# Viewing RAW - irfranview



## cloverx (Mar 17, 2012)

Before I needed to reformat my computer I was using irfanview for viewing/editing RAW files. I know it's probably not the best, but I could look quickly through my images, crop, re size, adjust contrast etc. It was easy and convenient. Now that I had to reinstall this program it's not working the same. The images load VERY slowly. Before the loading as quickly as a jpg. I have a Canon Rebel T2i, and I even tried the software that comes with it. I don't like that program. 

Does anyone know about irfanview that might know how to get it to not load slowly? If not, can you suggest other programs that I can use as a default photo viewer, and easily edit my CR2 files from there


----------



## 480sparky (Mar 17, 2012)

The images you're going to work on, or the thumbnails?

If the latter, you may have deleted or changed the reference to them somehow, and the program needs to rebuild them.


----------



## cloverx (Mar 17, 2012)

I could open the image, not the thumbnail. I could then crop, resize, adjust contrast/light, etc. Then save as jpg or whatever. It still does this now, however it takes 1-2 minutes to open ONE photo. It was never slow before, so I can't figure how what's going on with it.
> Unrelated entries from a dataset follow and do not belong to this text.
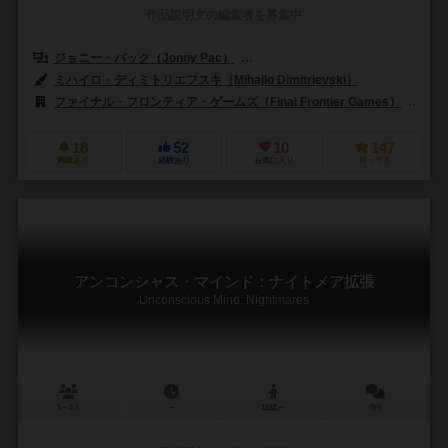
作品説明文の編集者を募集中
ジョニー・パック（Jonny Pac）
カールヴァンオストランド（Carl Van
ミハイロ・ディミトリエフスキ（Mihajlo Dimitrievski）
ファイナル・フロンティア・ゲームズ（Final Frontier Games）
スー
18
52
10
147
興味あり
経験あり
お気に入り
持ってる
アンコンシャス・マインド：ナイトメア拡張
Unconscious Mind: Nightmares
1～4人
－
12歳～
0件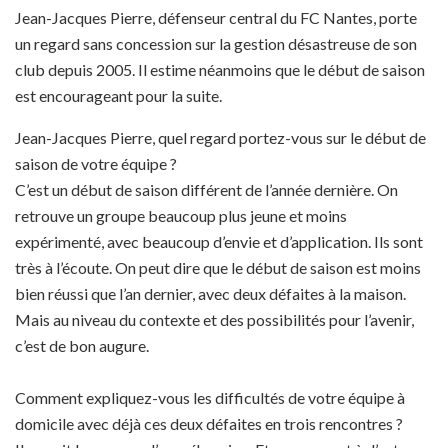
Jean-Jacques Pierre, défenseur central du FC Nantes, porte
un regard sans concession sur la gestion désastreuse de son
club depuis 2005. Il estime néanmoins que le début de saison
est encourageant pour la suite.
Jean-Jacques Pierre, quel regard portez-vous sur le début de
saison de votre équipe ?
C’est un début de saison différent de l’année dernière. On
retrouve un groupe beaucoup plus jeune et moins
expérimenté, avec beaucoup d’envie et d’application. Ils sont
très à l’écoute. On peut dire que le début de saison est moins
bien réussi que l’an dernier, avec deux défaites à la maison.
Mais au niveau du contexte et des possibilités pour l’avenir,
c’est de bon augure.
Comment expliquez-vous les difficultés de votre équipe à
domicile avec déjà ces deux défaites en trois rencontres ?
It's frustrating.


----------



## SCraig (Mar 17, 2012)

Try FastStone Image Viewer


----------



## cloverx (Mar 17, 2012)

SCraig said:


> Try FastStone Image Viewer



Thank you, I think I can get used to this one.


----------



## SCraig (Mar 17, 2012)

cloverx said:


> Thank you, I think I can get used to this one.


I've been using it for a couple of years with no problems whatsoever.  It's quick and does a great job.


----------



## cloverx (Mar 17, 2012)

SCraig said:


> cloverx said:
> 
> 
> > Thank you, I think I can get used to this one.
> ...



One thing - is there a way to get this program to show thumbnail preview when I view the images in the folder and not the program itself?


----------



## SCraig (Mar 17, 2012)

cloverx said:


> One thing - is there a way to get this program to show thumbnail preview when I view the images in the folder and not the program itself?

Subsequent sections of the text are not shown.